Sure, and three years later Florida has, hmm, about 3.8 million residents still living without health insurance. The Cover Florida Plan is a miserable failure, insuring only about 5,000 people, and in danger of collapse.
"This year, more than others, our achievements will be measured - not by the passion of our rhetoric - but by our ability to be problem solvers..."
Right. So while our President spent a tireless, torturous year and enormous political capital trying in all sincerity to solve the problems facing our millions of uninsured citizens, Crist crowed to a crowd in Orlando that those efforts were "cockamamie".
But that was last year. This year’s Crist identity is trying to rise above such rhetoric and ideology - Rubio, Rubio, Rubio, Rubio - did anybody hear Charlie mention Marco in this speech? No matter, for what's important is that Charlie is above ideology now. Of course, if you go to his website, right there on the home page is the prominent box labeled, in caps, "THE CHARLIE CRIST CONSERVATIVE RECORD". Hmmm. Could you restate your message about ideology, Charlie?
"This is what I mean by sticking to our core principles and not elevating ideology over real solutions. My core principle is to not raise taxes."
Got to give it to Crist on that one. In the midst of our financial crisis, Crist proposed lowering corporate taxes by a full percentage point, at a cost of 65 million a year in state income.

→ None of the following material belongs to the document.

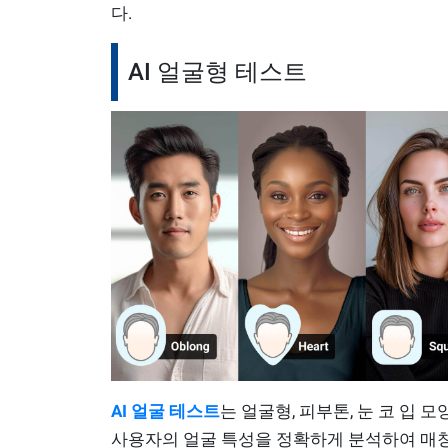
다.
AI 얼굴형 테스트
AI 얼굴 테스트
는 얼굴형, 피부톤, 눈 코 입 모
사용자의 얼굴 특성을 정확하게 분석하여 매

He does nothing about closing a huge real estate documentary stamp tax loophole that’s a boon to wealthy developers. He does nothing to remove the exemption of Limited Liability Companies and Subchapter S corporations from Corporate Income taxes, as recommended by the Florida Center for Fiscal & Economic Policy in its February 2009 report - a gaping loophole that costs Florida over half a billion dollars a year in lost income from business owners seeking tax shelters. Way to demonstrate core, anti-tax principles, Charlie.

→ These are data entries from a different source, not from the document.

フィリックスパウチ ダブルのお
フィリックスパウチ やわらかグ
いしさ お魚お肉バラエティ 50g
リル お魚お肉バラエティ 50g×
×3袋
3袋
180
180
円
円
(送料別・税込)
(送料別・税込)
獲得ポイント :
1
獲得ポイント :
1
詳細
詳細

Time for only one more current "core principle"...how about, a commitment to environmental protection?
"After slow progress for decades, my administration hit the fast-forward button on a plan to save the Everglades. The vision of a River of Grass that once again flows from Lake Okeechobee to Florida Bay is on the horizon."
Well, you may have seen the exhaustive investigative article in the New York Times blowing the lid off that disgracefully disingenuous statement within days of its utterance. Enough said.
Enough said, indeed. I could go on and on, but I’ll leave that to Charlie Crist...whoever the hell he really is. While Marco Rubio may be (is) a manipulative extremist pandering to and cleverly exploiting the frustrations and fears of many good, but stressed out people, at least he knows who and what he is and sticks with it. And so he's cleaning the table with Crist in the latest polls.
But if you are a hard-working, perhaps struggling Floridian of solid character, looking for a public servant of equal character, someone with genuine integrity and sincerity, someone who has worked hard at working class jobs before entering politics, someone who won’t switch their sales pitch depending on which way the political winds are blowing, someone truly dedicated to improving the lot of Florida’s working families - then you'd better run like hell away from both Crist and Rubio.
And that's regardless of what you think about taxes, or health reform, or Obama, or abortion, or gay marriage, or any other issue they try to use to push your emotional buttons and get you to cast your vote for what is - under the surface of those issues so carefully chosen to distract and divide - nothing more than corporate, special interest protectionism, masquerading as public service.
We can do better. We deserve better.
If you are a hard-working person of strong character, and you want the same in your next Senator - you need to take Charlie Crist's advice about one thing. Put aside ideology and the rhetoric of distraction and division - and take a long, hard look at Florida Congressman Kendrick Meek, Democratic candidate for the United States Senate.